Beim Linksabbiegen – das ist soweit ich das sehe nicht so häufig wie beim Rechtsabbiegen.
Aber jedes mal läuft es mir bei diesen Meldungen kalt über den Rücken.
Es war im vergangenen Jahr, als die Proteste der Letzten Generation wohl dafür sorgten, dass bei einem ähnlichen Unfall in Berlin die Rettungskräfte Probleme hatten, den Unfallort zu erreichen. Riesenaufregung.
Und ja, ich finde das Klimakleben nicht hilfreich.

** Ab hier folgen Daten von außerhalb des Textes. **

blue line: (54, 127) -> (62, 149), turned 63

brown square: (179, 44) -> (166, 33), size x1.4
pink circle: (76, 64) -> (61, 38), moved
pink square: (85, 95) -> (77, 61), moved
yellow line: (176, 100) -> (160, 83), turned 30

Denn jetzt wird über die Aktionen, das Ausbreiten, das Blockieren von Berlin berichtet – aber was sind denn die aktuellen Forderungen der „letzten Generation“? Ich hatte abgespeichert: Ein Gesetz gegen das Wegwerfen von Lebensmitteln durch Supermärkte. Dazu hatte ich schonmal was Geschrieben: Sachdienlicher Hinweis: Lebensmittelverschwendung.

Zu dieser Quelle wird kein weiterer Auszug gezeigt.